→ PROBLEM DETAILS: Below are the records; count the lines that include the string "Granda" and give only that number.

→ SOURCE MATERIAL:
◇ ◇ ◇

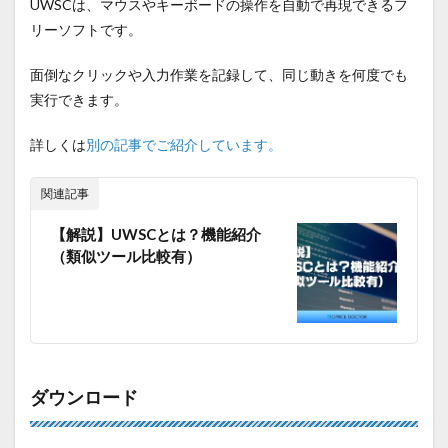
UWSCは、マウスやキーボードの操作を自動で再現できるフ
リーソフトです。
面倒なクリックや入力作業を記録して、同じ動きを何度でも
実行できます。
詳しくは
別の記事でご紹介しています。
関連記事
【解説】UWSCとは？機能紹介
（類似ツール比較有）
ダウンロード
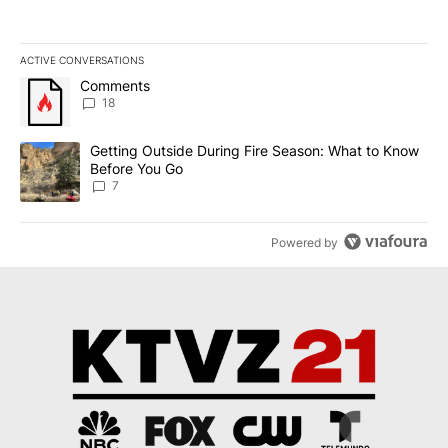
ACTIVE CONVERSATIONS
The following is a list of the most commented articles in the last 7
A trending article titled "Comments" with 18 comments.
Comments
18
A trending article titled "Getting Outside During Fire Season: W
Getting Outside During Fire Season: What to Know
Before You Go
7
Powered by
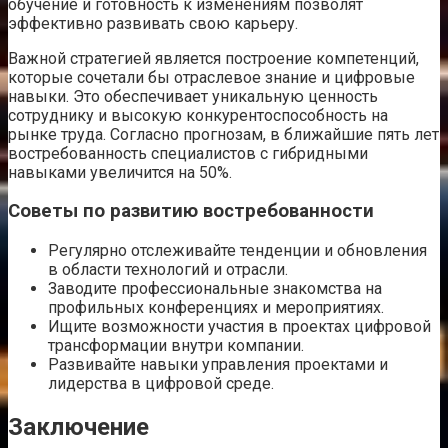
обучение и готовность к изменениям позволят
эффективно развивать свою карьеру.
Важной стратегией является построение компетенций,
которые сочетали бы отраслевое знание и цифровые
навыки. Это обеспечивает уникальную ценность
сотруднику и высокую конкурентоспособность на
рынке труда. Согласно прогнозам, в ближайшие пять лет
востребованность специалистов с гибридными
навыками увеличится на 50%.
Советы по развитию востребованности
Регулярно отслеживайте тенденции и обновления
в области технологий и отрасли.
Заводите профессиональные знакомства на
профильных конференциях и мероприятиях.
Ищите возможности участия в проектах цифровой
трансформации внутри компании.
Развивайте навыки управления проектами и
лидерства в цифровой среде.
Заключение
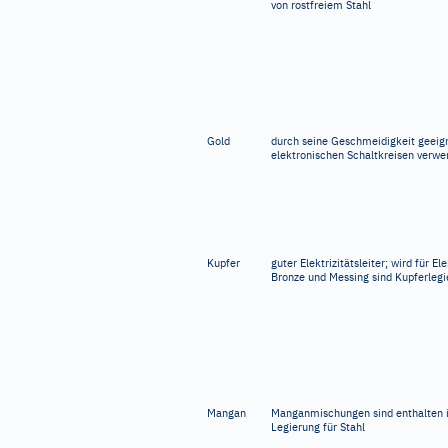
von rostfreiem Stahl
Gold
durch seine Geschmeidigkeit geeign
elektronischen Schaltkreisen verwe
Kupfer
guter Elektrizitätsleiter; wird für 
Bronze und Messing sind Kupferleg
Mangan
Manganmischungen sind enthalten i
Legierung für Stahl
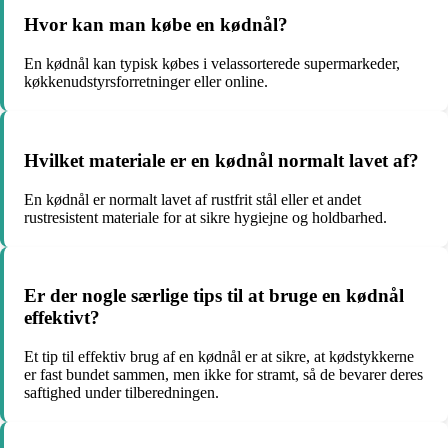
Hvor kan man købe en kødnål?
En kødnål kan typisk købes i velassorterede supermarkeder,
køkkenudstyrsforretninger eller online.
Hvilket materiale er en kødnål normalt lavet af?
En kødnål er normalt lavet af rustfrit stål eller et andet
rustresistent materiale for at sikre hygiejne og holdbarhed.
Er der nogle særlige tips til at bruge en kødnål
effektivt?
Et tip til effektiv brug af en kødnål er at sikre, at kødstykkerne
er fast bundet sammen, men ikke for stramt, så de bevarer deres
saftighed under tilberedningen.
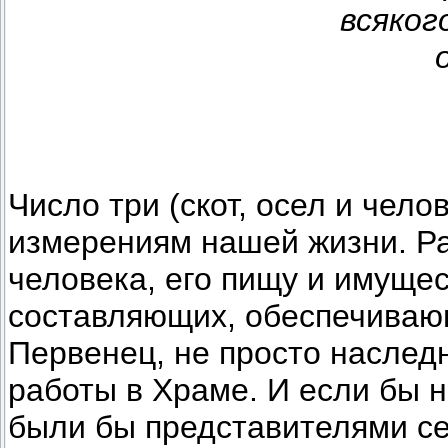
всяко
Число три (скот, осел и чело
измерениям нашей жизни. Ра
человека, его пищу и имуще
составляющих, обеспечиваю
Первенец, не просто наследн
работы в Храме. И если бы н
были бы представителями се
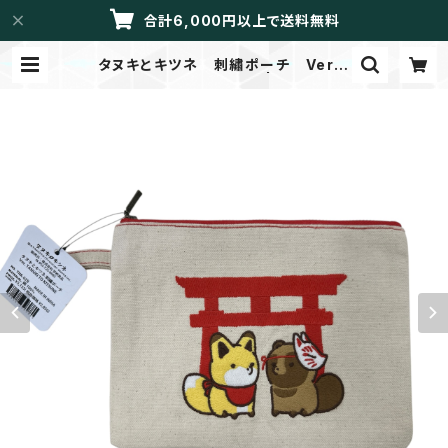
合計6,000円以上で送料無料
タヌキとキツネ 刺繡ポーチ Ver.T
ANUKI TO KITSUNE | LIBRETT
O/メイドイントーカイ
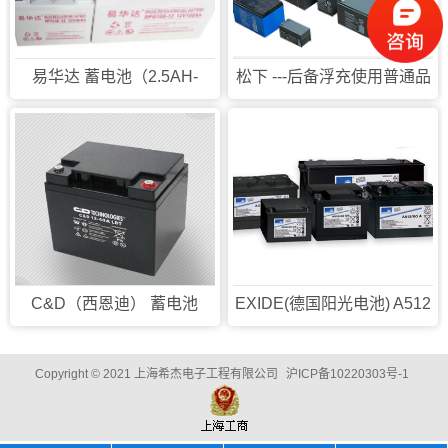
易华达 蓄电池（2.5AH-
松下 ---后备浮充使用普通品
250AH）
C&D（西恩迪） 蓄电池
EXIDE(德国阳光电池) A512
Copyright © 2021 上海希杰电子工程有限公司
沪ICP备10220303号-1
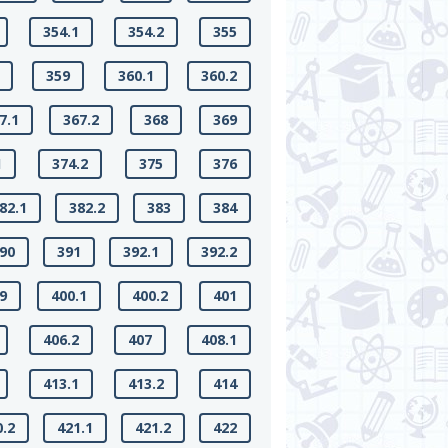
354.1
354.2
355
359
360.1
360.2
7.1
367.2
368
369
1
374.2
375
376
82.1
382.2
383
384
90
391
392.1
392.2
9
400.1
400.2
401
406.2
407
408.1
413.1
413.2
414
0.2
421.1
421.2
422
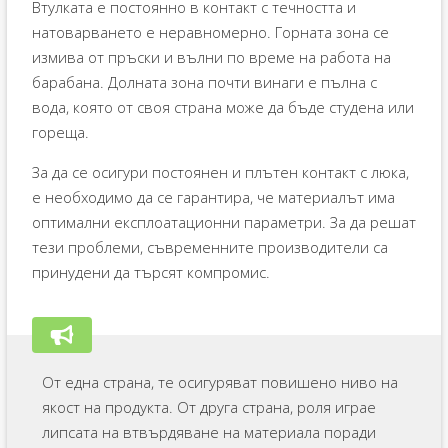
Втулката е постоянно в контакт с течността и
натоварването е неравномерно. Горната зона се
измива от пръски и вълни по време на работа на
барабана. Долната зона почти винаги е пълна с
вода, която от своя страна може да бъде студена или
гореща.
За да се осигури постоянен и плътен контакт с люка,
е необходимо да се гарантира, че материалът има
оптимални експлоатационни параметри. За да решат
тези проблеми, съвременните производители са
принудени да търсят компромис.
От една страна, те осигуряват повишено ниво на
якост на продукта. От друга страна, роля играе
липсата на втвърдяване на материала поради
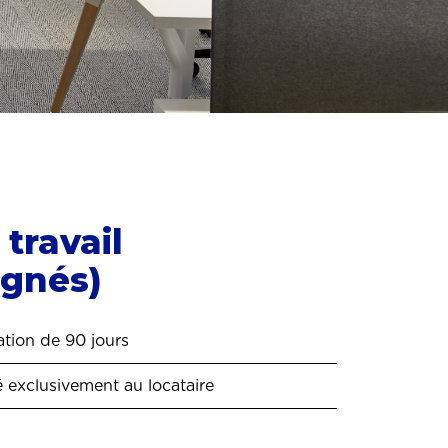
travail
ignés)
tion de 90 jours
é exclusivement au locataire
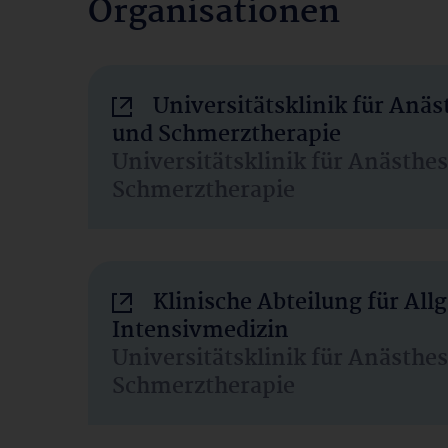
Organisationen
Universitätsklinik für Anäs
und Schmerztherapie
Universitätsklinik für Anästhe
Schmerztherapie
Klinische Abteilung für Al
Intensivmedizin
Universitätsklinik für Anästhe
Schmerztherapie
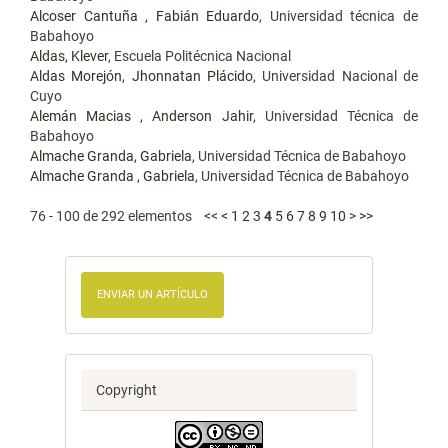
Alcoser Cantuña , Fabián Eduardo
, Universidad técnica de
Babahoyo
Aldas, Klever
, Escuela Politécnica Nacional
Aldas Morejón, Jhonnatan Plácido
, Universidad Nacional de
Cuyo
Alemán Macias , Anderson Jahir
, Universidad Técnica de
Babahoyo
Almache Granda, Gabriela
, Universidad Técnica de Babahoyo
Almache Granda , Gabriela
, Universidad Técnica de Babahoyo
76 - 100 de 292 elementos
<<
<
1
2
3
4
5
6
7
8
9
10
>
>>
ENVIAR UN ARTÍCULO
Copyright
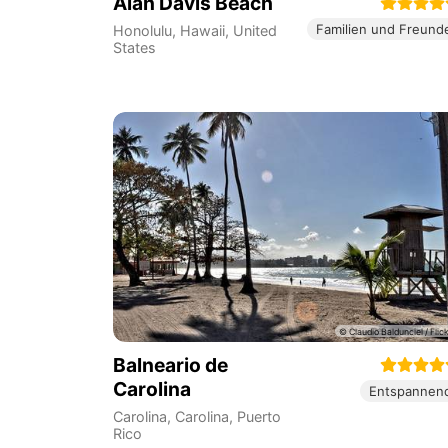
Alan Davis Beach
Familien und Freund
Honolulu
,
Hawaii
,
United
States
Balneario de
Carolina
Entspannen
Carolina
,
Carolina
,
Puerto
Rico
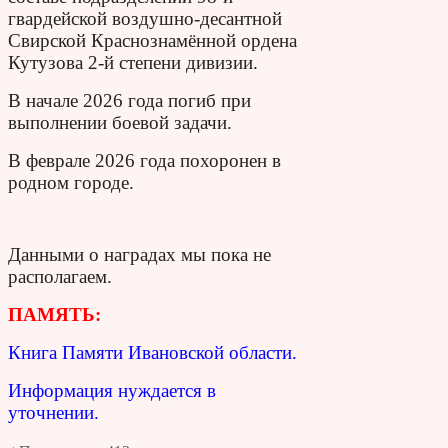
гвардейской воздушно-десантной
Свирской Краснознамённой ордена
Кутузова 2-й степени дивизии.
В начале 2026 года погиб при
выполнении боевой задачи.
В феврале 2026 года похоронен в
родном городе.
Данными о наградах мы пока не
располагаем.
ПАМЯТЬ:
Книга Памяти Ивановской области.
Информация нуждается в
уточнении.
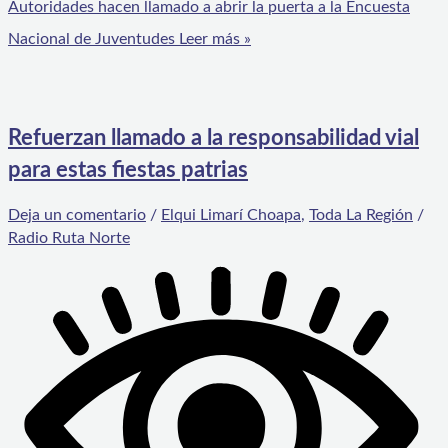
Autoridades hacen llamado a abrir la puerta a la Encuesta
Nacional de Juventudes
Leer más »
Refuerzan llamado a la responsabilidad vial
para estas fiestas patrias
Deja un comentario
/
Elqui Limarí Choapa
,
Toda La Región
/
Radio Ruta Norte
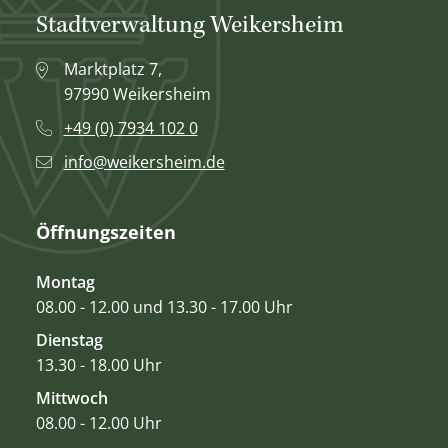
Stadtverwaltung Weikersheim
Marktplatz 7,
97990 Weikersheim
+49 (0) 7934 102 0
info@weikersheim.de
Öffnungszeiten
Montag
08.00 - 12.00 und 13.30 - 17.00 Uhr
Dienstag
13.30 - 18.00 Uhr
Mittwoch
08.00 - 12.00 Uhr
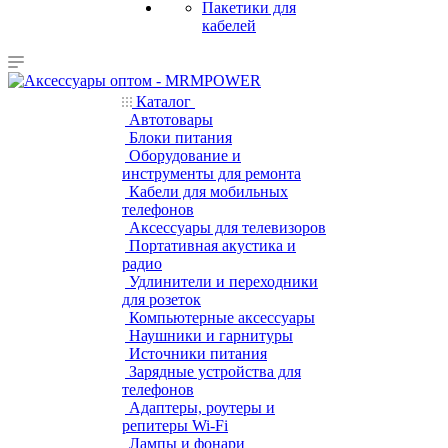
Пакетики для
кабелей
Каталог
Автотовары
Блоки питания
Оборудование и
инструменты для ремонта
Кабели для мобильных
телефонов
Аксессуары для телевизоров
Портативная акустика и
радио
Удлинители и переходники
для розеток
Компьютерные аксессуары
Наушники и гарнитуры
Источники питания
Зарядные устройства для
телефонов
Адаптеры, роутеры и
репитеры Wi-Fi
Лампы и фонари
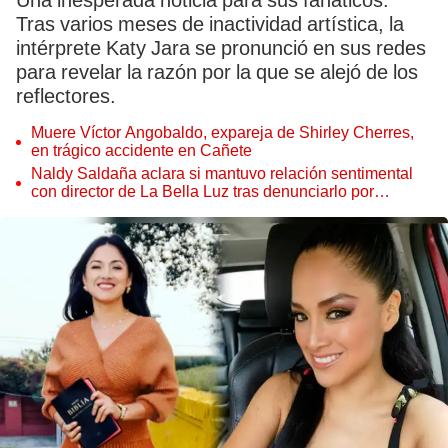
Una inesperada noticia para sus fanáticos.
Tras varios meses de inactividad artística, la
intérprete Katy Jara se pronunció en sus redes
para revelar la razón por la que se alejó de los
reflectores.
Muere Víctor Angobaldo, expareja de Shirley Cherres,
en trágico accidente en Cañete
Naldy Saldaña aclara si mantuvo relación sentimental
con director de La Bella Luz tras denunciarlo por
tocamientos: “Me parece muy bajo”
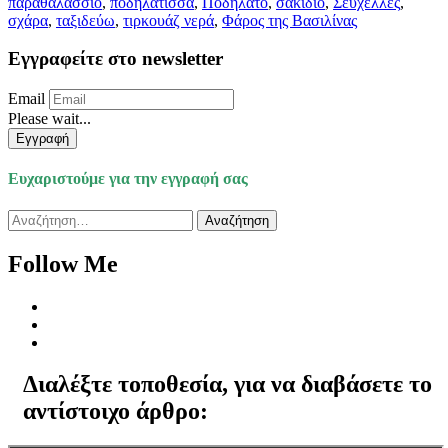
παραθαλάσσιο
,
ποδηλάτισσα
,
Ποδήλατο
,
σακίδιο
,
Σεϋχέλλες
,
σχάρα
,
ταξιδεύω
,
τιρκουάζ νερά
,
Φάρος της Βασιλίνας
Εγγραφείτε στο newsletter
Email
Please wait...
Εγγραφή
Ευχαριστούμε για την εγγραφή σας
Αναζήτηση
για:
Follow Me
Διαλέξτε τοποθεσία, για να διαβάσετε το
αντίστοιχο άρθρο:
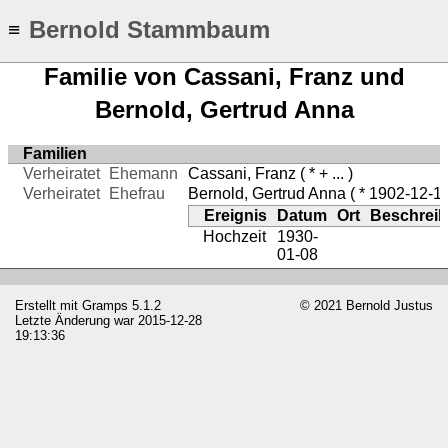
Bernold Stammbaum
≡
Familie von Cassani, Franz und
Bernold, Gertrud Anna
Familien
Verheiratet
Ehemann
Cassani, Franz
( * + ... )
Verheiratet
Ehefrau
Bernold, Gertrud Anna
( * 1902-12-18 
Ereignis
Datum
Ort
Beschrei
Hochzeit
1930-
01-08
Erstellt mit
Gramps
5.1.2
© 2021 Bernold Justus
Letzte Änderung war 2015-12-28
19:13:36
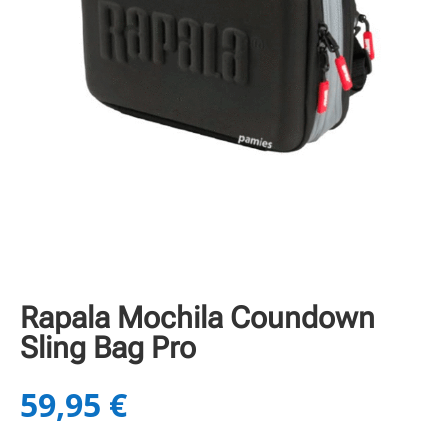
Rapala Mochila Coundown
Sling Bag Pro
59,95
€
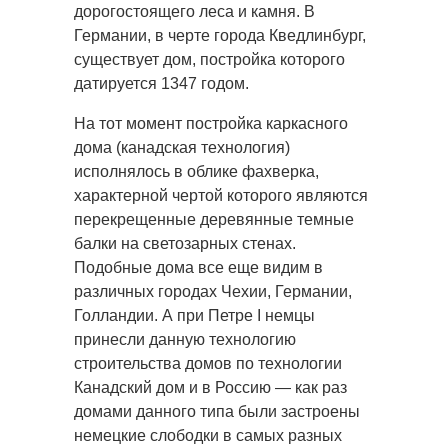
дорогостоящего леса и камня. В
Германии, в черте города Кведлинбург,
существует дом, постройка которого
датируется 1347 годом.
На тот момент постройка каркасного
дома (канадская технология)
исполнялось в облике фахверка,
характерной чертой которого являются
перекрещенные деревянные темные
балки на светозарных стенах.
Подобные дома все еще видим в
различных городах Чехии, Германии,
Голландии. А при Петре I немцы
принесли данную технологию
строительства домов по технологии
Канадский дом и в Россию — как раз
домами данного типа были застроены
немецкие слободки в самых разных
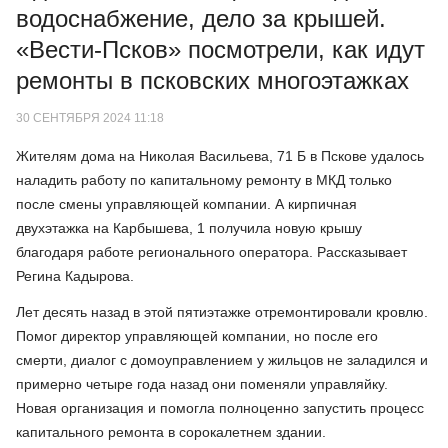
водоснабжение, дело за крышей.
«Вести-Псков» посмотрели, как идут
ремонты в псковских многоэтажках
30 СЕНТЯБРЯ 2024 11:18
Жителям дома на Николая Васильева, 71 Б в Пскове удалось
наладить работу по капитальному ремонту в МКД только
после смены управляющей компании. А кирпичная
двухэтажка на Карбышева, 1 получила новую крышу
благодаря работе регионального оператора. Рассказывает
Регина Кадырова.
Лет десять назад в этой пятиэтажке отремонтировали кровлю.
Помог директор управляющей компании, но после его
смерти, диалог с домоуправлением у жильцов не заладился и
примерно четыре года назад они поменяли управляйку.
Новая организация и помогла полноценно запустить процесс
капитального ремонта в сорокалетнем здании.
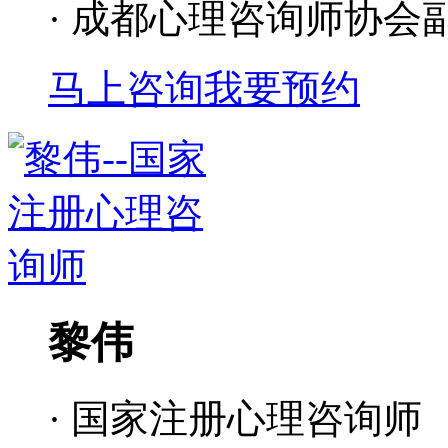
· 成都心理咨询师协会
马上咨询
我要预约
黎伟
· 国家注册心理咨询师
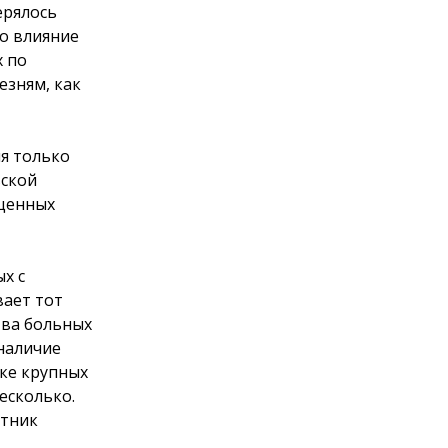
ерялось
го влияние
х по
езням, как
я только
вской
ущенных
х с
вает тот
тва больных
наличие
ке крупных
есколько.
етник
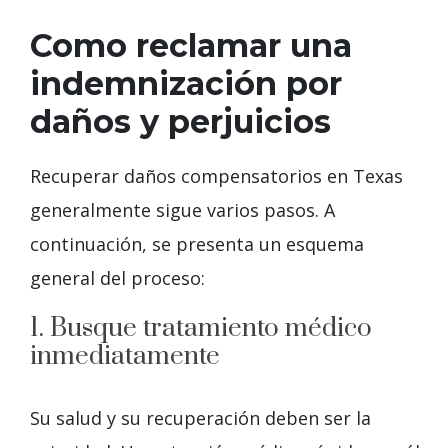
Como reclamar una
indemnización por
daños y perjuicios
Recuperar daños compensatorios en Texas
generalmente sigue varios pasos. A
continuación, se presenta un esquema
general del proceso:
1. Busque tratamiento médico
inmediatamente
Su salud y su recuperación deben ser la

◇ ◇ ◇

→ TASK OUTPUT: 2